Book Synopsis The Americans by : Winthrop D. Jordan
Download or read book The Americans written by Winthrop D. Jordan and published by . This book was released on 1988 with total page 872 pages. Available in PDF, EPUB and Kindle. Book excerpt: A textbook of American history from the arrival of the Indians through the 1980's and the presidency of Ronald Reagan.
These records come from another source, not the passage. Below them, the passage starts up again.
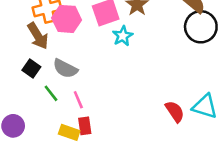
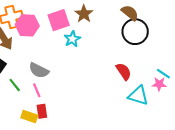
gray semicircle: (65, 69) -> (39, 70), moved
red semicircle: (175, 112) -> (124, 71), moved

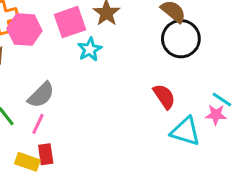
gray semicircle: (39, 70) -> (41, 95), turned -72
pink line: (37, 90) -> (38, 124), turned 48

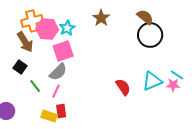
pink square: (70, 22) -> (63, 51), moved
cyan star: (90, 49) -> (67, 28), moved
red semicircle: (164, 96) -> (123, 87), moved
cyan triangle: (185, 131) -> (152, 81), moved, turned -40

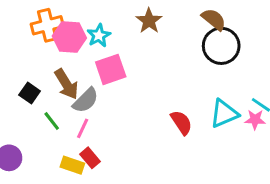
brown arrow: (25, 42) -> (66, 84), moved
pink square: (63, 51) -> (111, 69), moved
red rectangle: (61, 111) -> (90, 158), turned -32

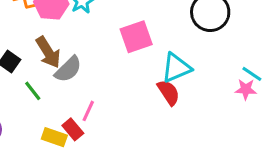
pink square: (111, 69) -> (136, 37), moved
cyan triangle: (224, 114) -> (176, 68), moved
pink line: (83, 128) -> (88, 111), moved

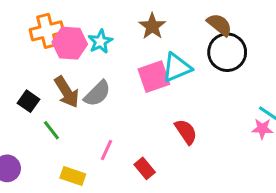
cyan triangle: (176, 68) -> (177, 68), moved
gray semicircle: (68, 69) -> (97, 94), moved
red rectangle: (73, 129) -> (145, 168), moved

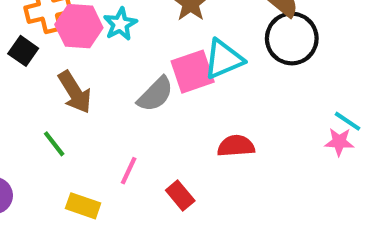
gray semicircle: (97, 94) -> (155, 94), moved
black square: (28, 101) -> (23, 51), moved
red semicircle: (186, 132) -> (236, 146), turned -60

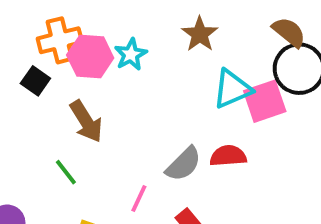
pink square: (193, 72) -> (265, 101), moved
gray semicircle: (155, 94) -> (184, 164), moved
red semicircle: (236, 146) -> (228, 156), moved

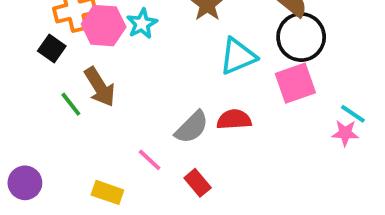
pink square: (265, 101) -> (295, 83), moved
green line: (66, 172) -> (71, 104), moved
pink line: (139, 198) -> (150, 160), turned -72

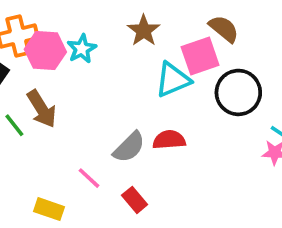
black circle: (301, 37) -> (238, 92), moved
pink square: (295, 83) -> (200, 56), moved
Book Synopsis The Works of Robert G. Ingersoll - Volume 8 - Interviews - Paperbound by :
Download or read book The Works of Robert G. Ingersoll - Volume 8 - Interviews - Paperbound written by and published by Reprint Services Corporation. This book was released on with total page 634 pages. Available in PDF, EPUB and Kindle. Book excerpt:
Book Synopsis Interviews by : Robert Green Ingersoll
Download or read book Interviews written by Robert Green Ingersoll and published by . This book was released on 1909 with total page 654 pages. Available in PDF, EPUB and Kindle. Book excerpt:
Book Synopsis Interviews by : Robert Green Ingersol
Download or read book Interviews written by Robert Green Ingersol and published by . This book was released on 1912 with total page 650 pages. Available in PDF, EPUB and Kindle. Book excerpt:
Book Synopsis The Works of Robert G.Ingersoll. [Dresden Ed.]. by : Robert Green Ingersoll
Download or read book The Works of Robert G.Ingersoll. [Dresden Ed.]. written by Robert Green Ingersoll and published by . This book was released on 1907 with total page 646 pages. Available in PDF, EPUB and Kindle. Book excerpt:
Book Synopsis The Works of Robert G. Ingersoll by : Robert Green Ingersoll
Download or read book The Works of Robert G. Ingersoll written by Robert Green Ingersoll and published by . This book was released on 1909 with total page 648 pages. Available in PDF, EPUB and Kindle. Book excerpt:
Download or read book The National Magazine written by and published by . This book was released on 1909 with total page 790 pages. Available in PDF, EPUB and Kindle. Book excerpt:
Book Synopsis The Other Americans in Paris by : Nancy L. Green
Download or read book The Other Americans in Paris written by Nancy L. Green and published by University of Chicago Press. This book was released on 2014-07-07 with total page 337 pages. Available in PDF, EPUB and Kindle. Book excerpt: A “thorough and perceptive” portrait of the not-so-famous expatriates of the City of Light (The Wall Street Journal). History may remember the American artists, writers, and musicians of the Left Bank best, but the reality is that there were many more American businessmen, socialites, manufacturers’ representatives, and lawyers living on the other side of the River Seine. Be they newly minted American countesses married to foreigners with impressive titles or American soldiers who had settled in France after World War I with their French wives, they provide a new view of the notion of expatriates. Historian Nancy L. Green introduces us for the first time to a long-forgotten part of the American overseas population—predecessors to today’s expats—while exploring the politics of citizenship and the business relationships, love lives, and wealth (or in some cases, poverty) of Americans who staked their claim to the City of Light. The Other Americans in Paris shows that elite migration is a part of migration, and that debates over Americanization have deep roots in the twentieth century.